Además, mientras en nuestro país se promueve el diálogo y la contención, en Estados Unidos, el gobierno republicano de Donald Trump insiste en la hipocresía más descarada. Declaran terroristas a los cárteles mexicanos —sin reconocer su propia responsabilidad en el tráfico de armas y el consumo de drogas—, y al mismo tiempo se sientan a negociar con personajes ligados al crimen para atacar políticamente al gobierno mexicano. Por eso fue tan contundente la respuesta de la presidenta Sheinbaum al exigir explicaciones ante ese doble discurso. Les puso un alto, con la misma serenidad con la que gobierna: sin estridencias, pero con firmeza.

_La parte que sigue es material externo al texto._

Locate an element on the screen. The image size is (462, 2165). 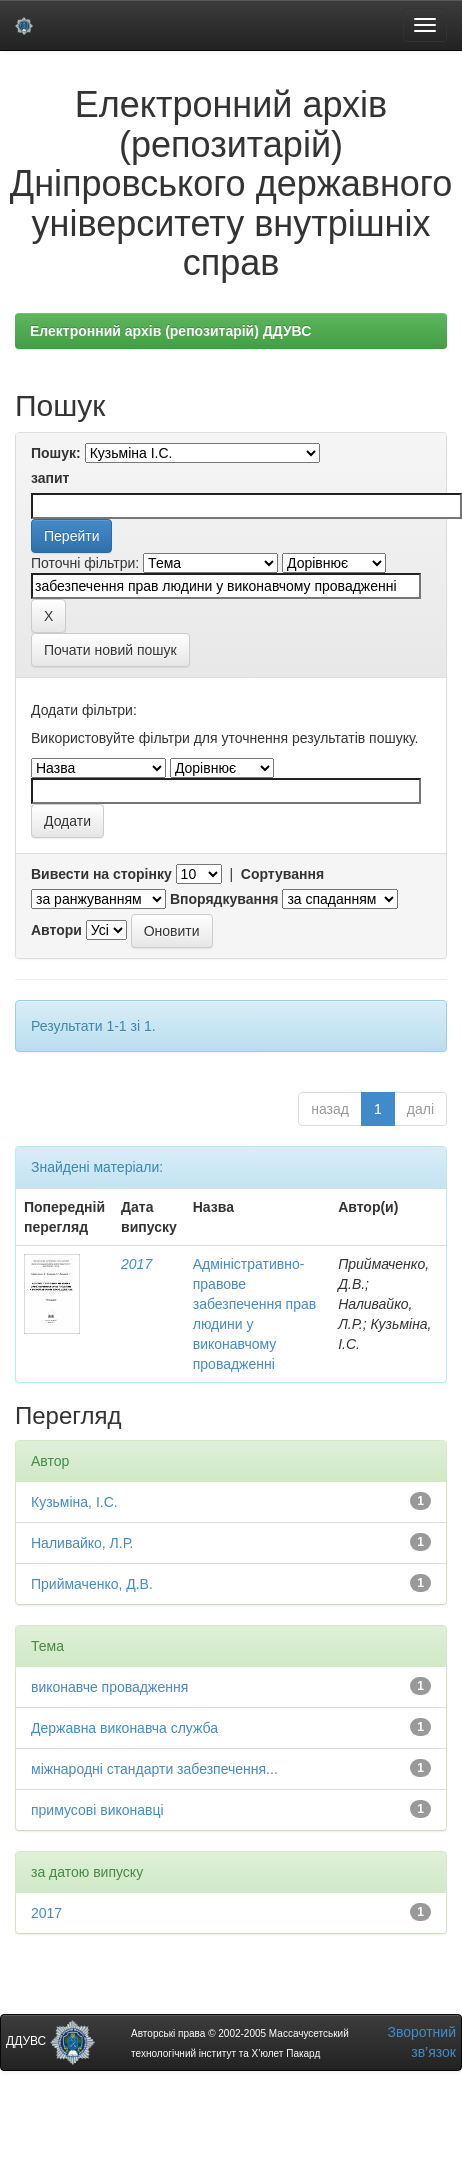
Електронний архів (репозитарій) ДДУВС is located at coordinates (170, 331).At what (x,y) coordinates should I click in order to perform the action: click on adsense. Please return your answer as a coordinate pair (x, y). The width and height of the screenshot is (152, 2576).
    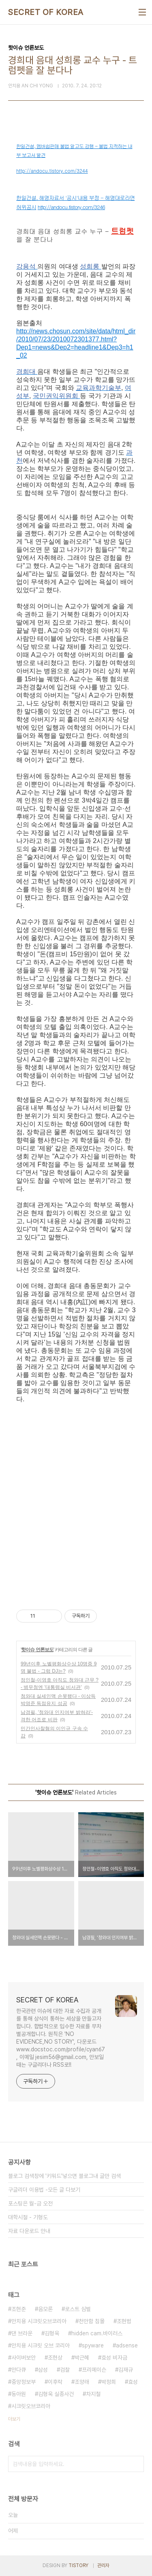
    Looking at the image, I should click on (127, 2345).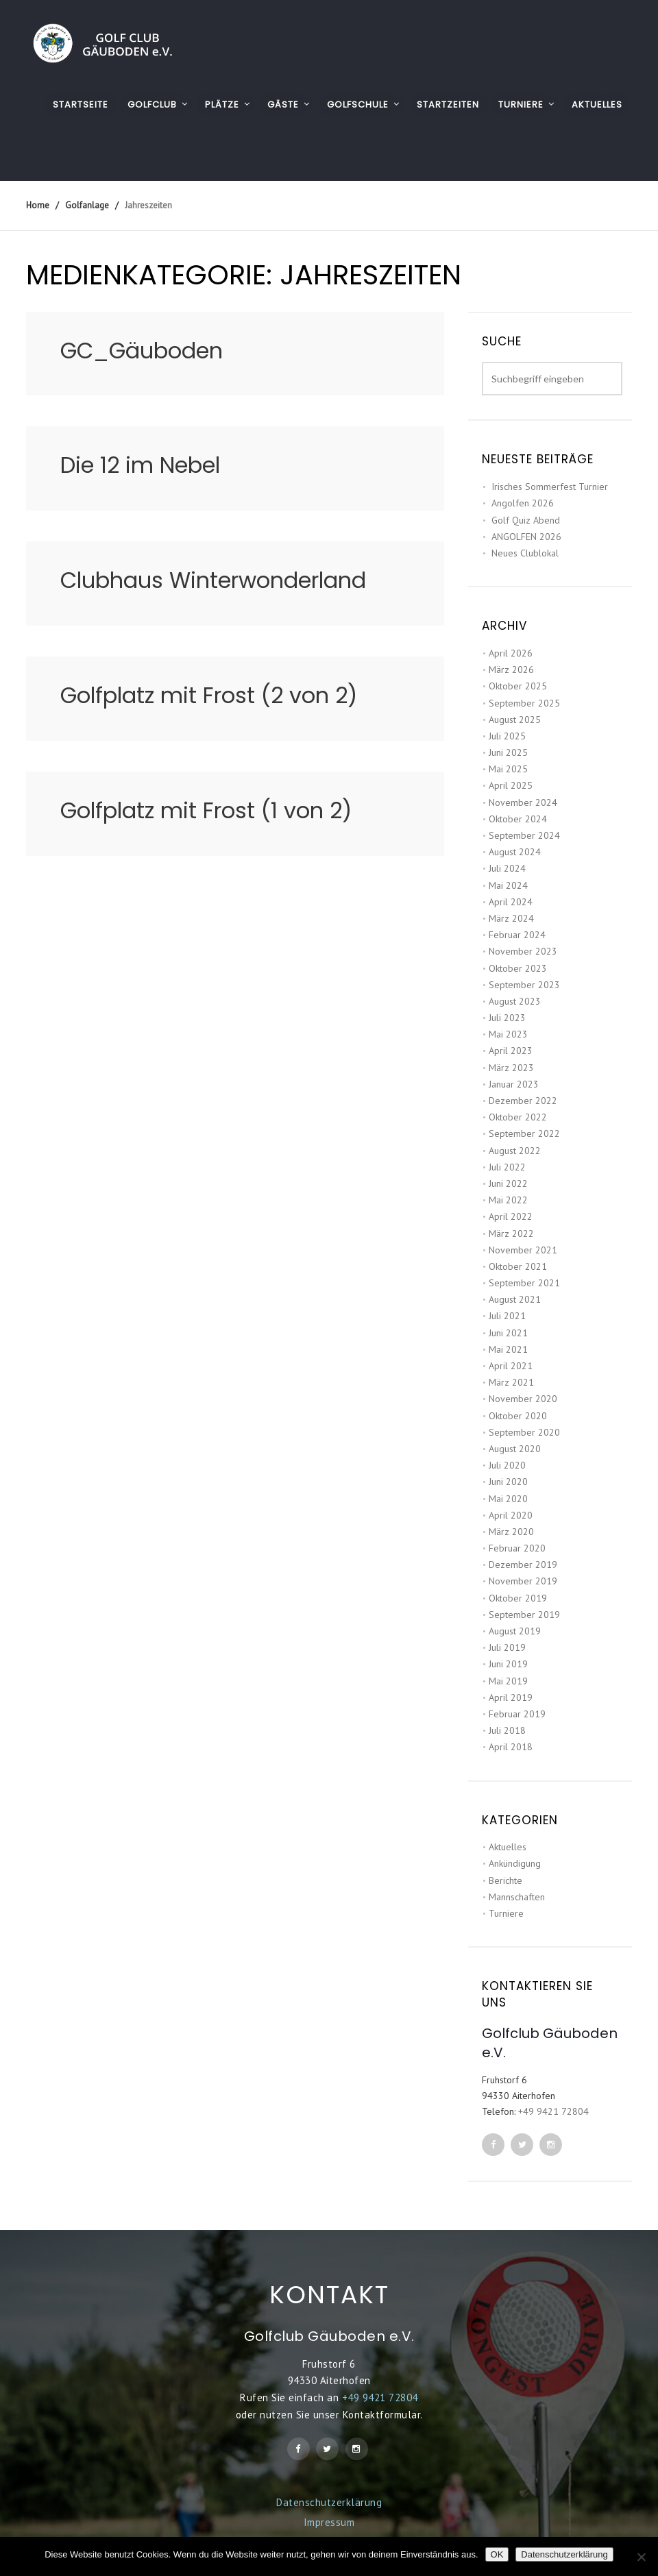 The height and width of the screenshot is (2576, 658). Describe the element at coordinates (507, 736) in the screenshot. I see `Juli 2025` at that location. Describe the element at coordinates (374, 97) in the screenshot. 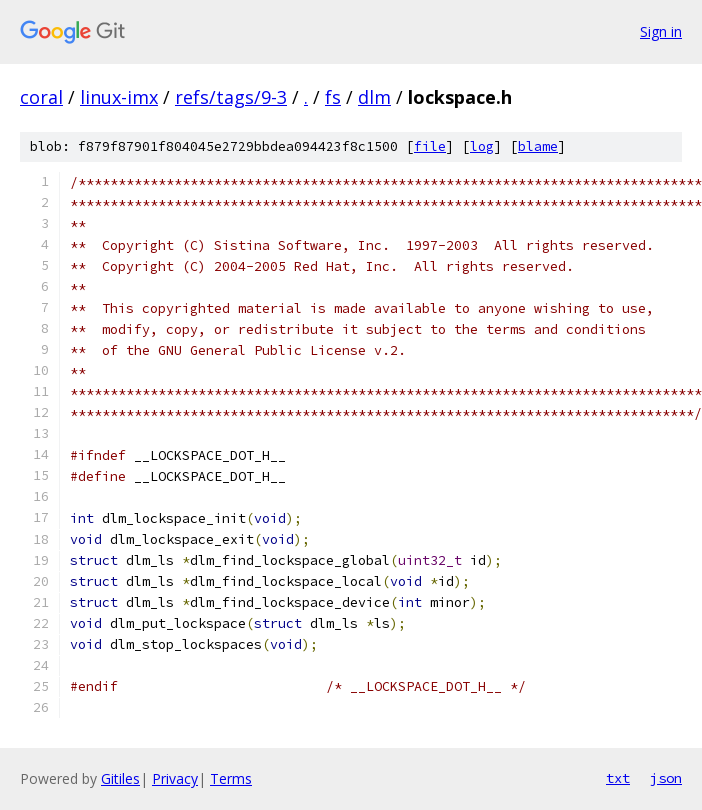

I see `dlm` at that location.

En este contexto, quienes critican la supuesta pasividad del gobierno frente a los actos de vandalismo deberían reflexionar sobre las consecuencias de sus demandas. ¿Quieren represión? ¿Desean ver otra vez a los granaderos golpeando jóvenes, como en Atenco o Ayotzinapa? ¿Esa es su idea de gobernar con eficacia? Para la Cuarta Transformación, esa ruta no es opción. No se gobierna desde el odio ni desde el resentimiento.

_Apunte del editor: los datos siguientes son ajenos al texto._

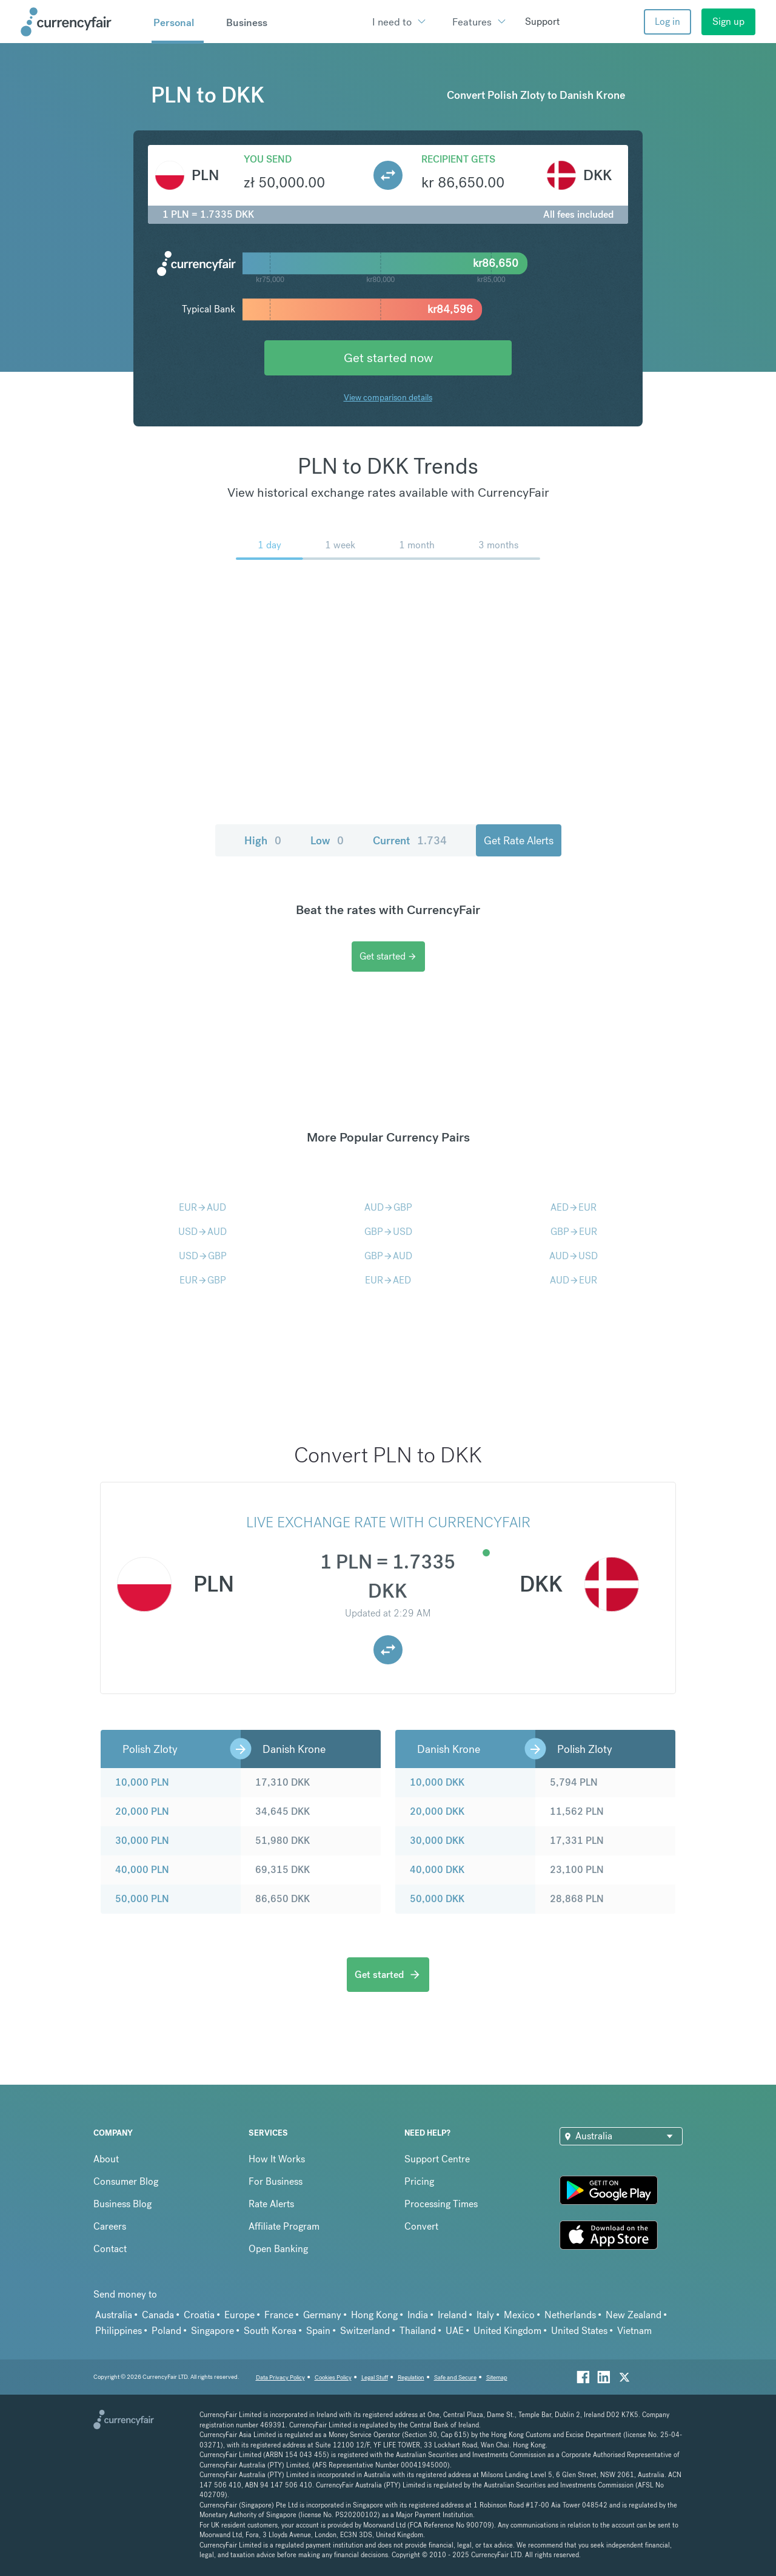 The width and height of the screenshot is (776, 2576). What do you see at coordinates (365, 2330) in the screenshot?
I see `Switzerland` at bounding box center [365, 2330].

En lugar de pedir garrote, hagamos un llamado a la reflexión colectiva. Rechacemos los actos violentos, pero también los discursos que buscan convertir al Estado en verdugo. Fortalezcamos los canales institucionales de justicia, sin caer en provocaciones. Denunciemos, sí, pero con la certeza de que el gobierno actuará conforme a derecho, no conforme a la presión de los medios o de los grupos que añoran el autoritarismo.

El país ya cambió, y quienes no lo han entendido, se quedan atrapados en su propio rencor. No se trata de cruzarse de brazos, sino de actuar con visión y estrategia. La verdadera fortaleza de un gobierno no se mide por cuántas cabezas corta, sino por cuántos conflictos resuelve sin violencia. Y en eso, la Cuarta Transformación sigue marcando la diferencia.